Een gedeelte uit de Profetenlezing:
De HEERE heeft een rechtszaak met Juda. Hij zal Jakob vergelden naar zijn wegen, Hij zal zijn daden op hem doen terugkeren. In de (moeder)schoot pakte hij zijn broer bij de hielen; in zijn kracht streed hij met God. Hij streed met de Engel en overwon; wenend vroeg hij Hem om genade.
Hosea 12:3-5 (HSV)

Gedeelten uit het Nieuwe Testament:
Als u dan uw gave op het altaar offert en u zich daar herinnert dat uw broeder iets tegen u heeft, laat uw gave daar bij het altaar achter en ga heen, verzoen u eerst met uw broeder en kom dan terug en offer uw gave.
Stel u zo snel mogelijk welwillend op tegenover uw tegenpartij, terwijl u nog met hem onderweg bent; opdat de tegenpartij u niet misschien aan de rechter overlevert en de rechter u aan de gerechtsdienaar overlevert en u in de gevangenis geworpen wordt. Voorwaar, Ik zeg u: U zult daar beslist niet uitkomen, voordat u de laatste quadrans betaald hebt.
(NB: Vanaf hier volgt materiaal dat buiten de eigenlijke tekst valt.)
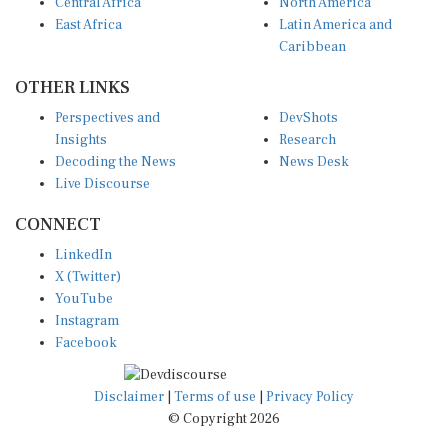
Central Africa
North America
East Africa
Latin America and
Caribbean
OTHER LINKS
Perspectives and
DevShots
Insights
Research
Decoding the News
News Desk
Live Discourse
CONNECT
LinkedIn
X (Twitter)
YouTube
Instagram
Facebook
Disclaimer
|
Terms of use
|
Privacy Policy
© Copyright 2026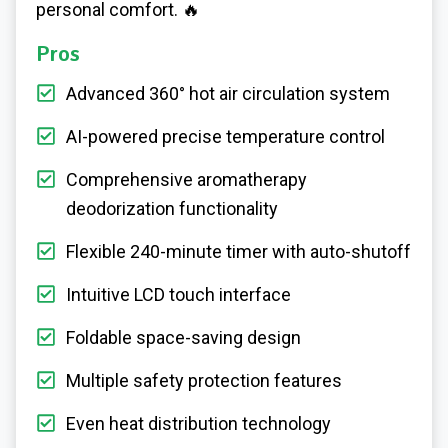
personal comfort. 🔥
Pros
Advanced 360° hot air circulation system
AI-powered precise temperature control
Comprehensive aromatherapy
deodorization functionality
Flexible 240-minute timer with auto-shutoff
Intuitive LCD touch interface
Foldable space-saving design
Multiple safety protection features
Even heat distribution technology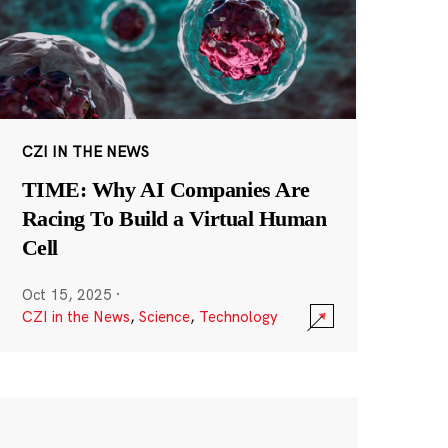
CZI IN THE NEWS
TIME: Why AI Companies Are
Racing To Build a Virtual Human
Cell
Oct 15, 2025
·
CZI in the News
,
Science
,
Technology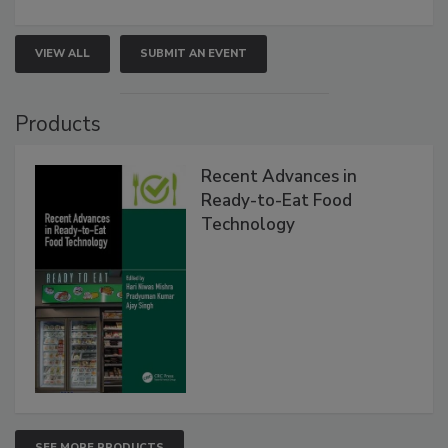
VIEW ALL
SUBMIT AN EVENT
Products
Recent Advances in
Ready-to-Eat Food
Technology
SEE MORE PRODUCTS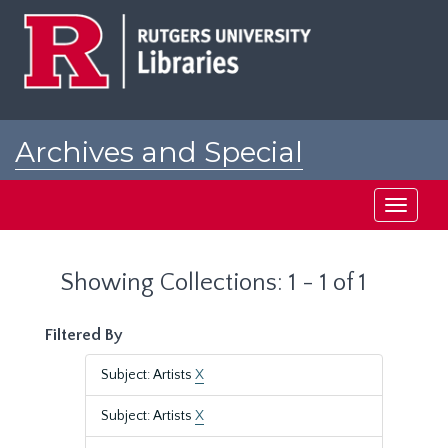
Skip
Skip
to
to
main
search
content
results
Archives and Special
Collections at Rutgers
Toggle
navigati
Showing Collections: 1 - 1 of 1
Filtered By
Subject: Artists
X
Subject: Artists
X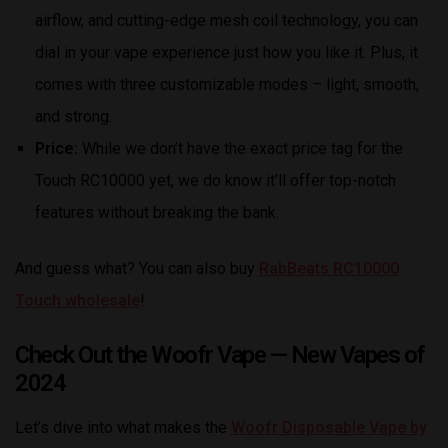
airflow, and cutting-edge mesh coil technology, you can
dial in your vape experience just how you like it. Plus, it
comes with three customizable modes – light, smooth,
and strong.
Price:
While we don’t have the exact price tag for the
Touch RC10000 yet, we do know it’ll offer top-notch
features without breaking the bank.
And guess what? You can also buy
RabBeats RC10000
Touch wholesale
!
Check Out the Woofr Vape — New Vapes of
2024
Let’s dive into what makes the
Woofr Disposable Vape by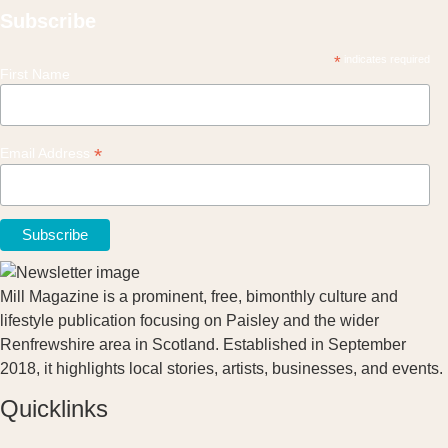
Subscribe
*
indicates required
First Name
*
Email Address
Mill Magazine is a prominent, free, bimonthly culture and
lifestyle publication focusing on Paisley and the wider
Renfrewshire area in Scotland. Established in September
2018, it highlights local stories, artists, businesses, and events.
Quicklinks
En (de verloren zoon) stond op en ging naar zijn vader. En toen hij nog ver van hem verwijderd was, zag zijn vader hem en deze was met innerlijke ontferming bewogen en hij snelde hem tegemoet, viel hem om de hals en kuste hem.
Matteüs 5:23-26 en Lukas 15:20 (HSV)

Verzoening met God en mensen
Jakob wist, dat de zegen van het eerstgeboorterecht op hèm rustte. Hij wist van de Godsspraak tot zijn moeder Rebekka, dat de oudste de jongste zal dienen. Hij had ervaren dat God met hem was geweest in Haran, door hem een groot gezin en veel vee te geven.
Toch was hij benauwd om na twintig jaar zijn broer Esau te ontmoeten. Zou die nog boos zijn? Hem misschien willen doden? Jakob handelde slim en voorzichtig. Hij verdeelde zijn bezit in twee groepen. Hij laat geschenken van geiten, schapen,kamelen en koeien voor zich uit gaan. Zijn gezin verdeelt hij ook in groepen: de slavinnen met hun kinderen vooraan, zijn geliefde vrouw Rachel en Jozef achteraan.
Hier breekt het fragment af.